What to do.
Strip out the pictures and transcribe the records that follow exactly.

Records supplied.
- Opening Delimiter -

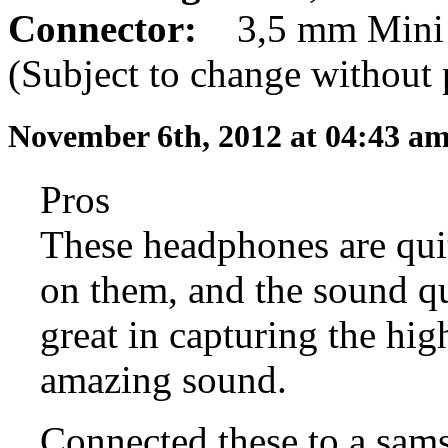
Connector:
3,5 mm Mini 
(Subject to change without 
November 6th, 2012 at 04:43 a
Pros
These headphones are quit
on them, and the sound qu
great in capturing the hi
amazing sound.
Connected these to a sam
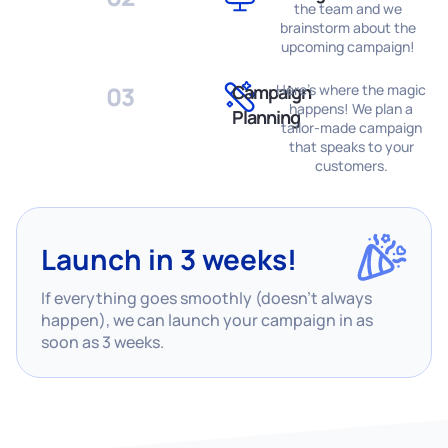
the team and we
brainstorm about the
upcoming campaign!
03
Campaign
Here's where the magic
happens! We plan a
Planning
tailor-made campaign
that speaks to your
customers.
Launch in 3 weeks!
If everything goes smoothly (doesn’t always
happen), we can launch your campaign in as
soon as 3 weeks.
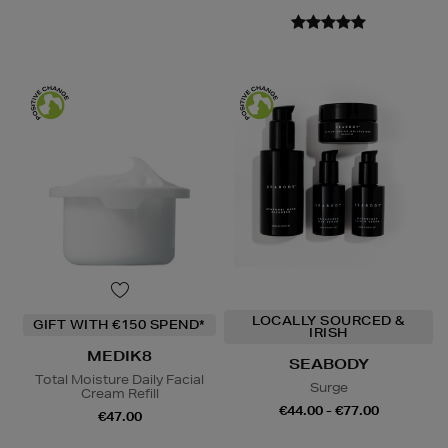
LOCALLY SOURCED &
GIFT WITH €150 SPEND*
IRISH
MEDIK8
SEABODY
Total Moisture Daily Facial
Surge
Cream Refill
€44.00 - €77.00
€47.00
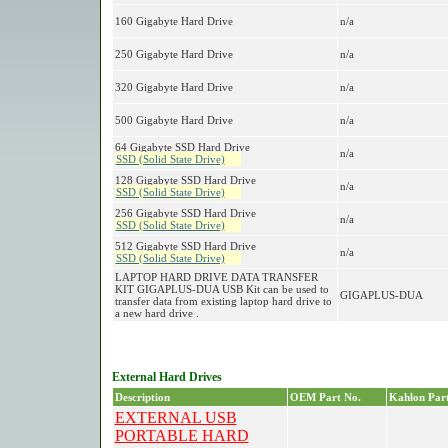
160 Gigabyte Hard Drive
n/a
250 Gigabyte Hard Drive
n/a
320 Gigabyte Hard Drive
n/a
500 Gigabyte Hard Drive
n/a
64 Gigabyte SSD Hard Drive
n/a
SSD (Solid State Drive)
128 Gigabyte SSD Hard Drive
n/a
SSD (Solid State Drive)
256 Gigabyte SSD Hard Drive
n/a
SSD (Solid State Drive)
512 Gigabyte SSD Hard Drive
n/a
SSD (Solid State Drive)
LAPTOP HARD DRIVE DATA TRANSFER
KIT GIGAPLUS-DUA USB Kit can be used to
GIGAPLUS-DUA
transfer data from existing laptop hard drive to
a new hard drive .
External Hard Drives
Description
OEM Part No.
Kahlon Part
EXTERNAL USB
PORTABLE HARD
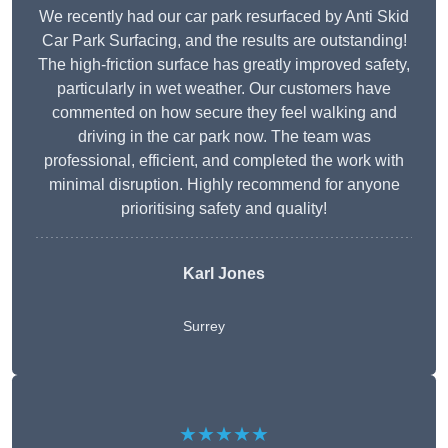
We recently had our car park resurfaced by Anti Skid
Car Park Surfacing, and the results are outstanding!
The high-friction surface has greatly improved safety,
particularly in wet weather. Our customers have
commented on how secure they feel walking and
driving in the car park now. The team was
professional, efficient, and completed the work with
minimal disruption. Highly recommend for anyone
prioritising safety and quality!
Karl Jones
Surrey
★★★★★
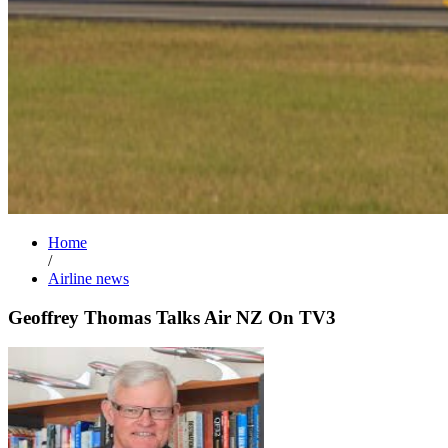
Home
/
Airline news
Geoffrey Thomas Talks Air NZ On TV3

- Closing Delimiter -

Task output.
Connector:
3,5 mm Mini 
(Subject to change without 
November 6th, 2012 at 04:43 a
Pros
These headphones are quit
on them, and the sound qu
great in capturing the hi
amazing sound.
Connected these to a sam
the team and we
brainstorm about the
upcoming campaign!
03
Campaign
Here's where the magic
happens! We plan a
Planning
tailor-made campaign
that speaks to your
customers.
Launch in 3 weeks!
If everything goes smoothly (doesn’t always
happen), we can launch your campaign in as
soon as 3 weeks.
LOCALLY SOURCED &
GIFT WITH €150 SPEND*
IRISH
MEDIK8
SEABODY
Total Moisture Daily Facial
Surge
Cream Refill
€44.00 - €77.00
€47.00
160 Gigabyte Hard Drive
n/a
250 Gigabyte Hard Drive
n/a
320 Gigabyte Hard Drive
n/a
500 Gigabyte Hard Drive
n/a
64 Gigabyte SSD Hard Drive
n/a
SSD (Solid State Drive)
128 Gigabyte SSD Hard Drive
n/a
SSD (Solid State Drive)
256 Gigabyte SSD Hard Drive
n/a
SSD (Solid State Drive)
512 Gigabyte SSD Hard Drive
n/a
SSD (Solid State Drive)
LAPTOP HARD DRIVE DATA TRANSFER
KIT GIGAPLUS-DUA USB Kit can be used to
GIGAPLUS-DUA
transfer data from existing laptop hard drive to
a new hard drive .
External Hard Drives
Description
OEM Part No.
Kahlon Part
EXTERNAL USB
PORTABLE HARD
We recently had our car park resurfaced by Anti Skid
Car Park Surfacing, and the results are outstanding!
The high-friction surface has greatly improved safety,
particularly in wet weather. Our customers have
commented on how secure they feel walking and
driving in the car park now. The team was
professional, efficient, and completed the work with
minimal disruption. Highly recommend for anyone
prioritising safety and quality!
Karl Jones
Surrey
★★★★★
Home
/
Airline news
Geoffrey Thomas Talks Air NZ On TV3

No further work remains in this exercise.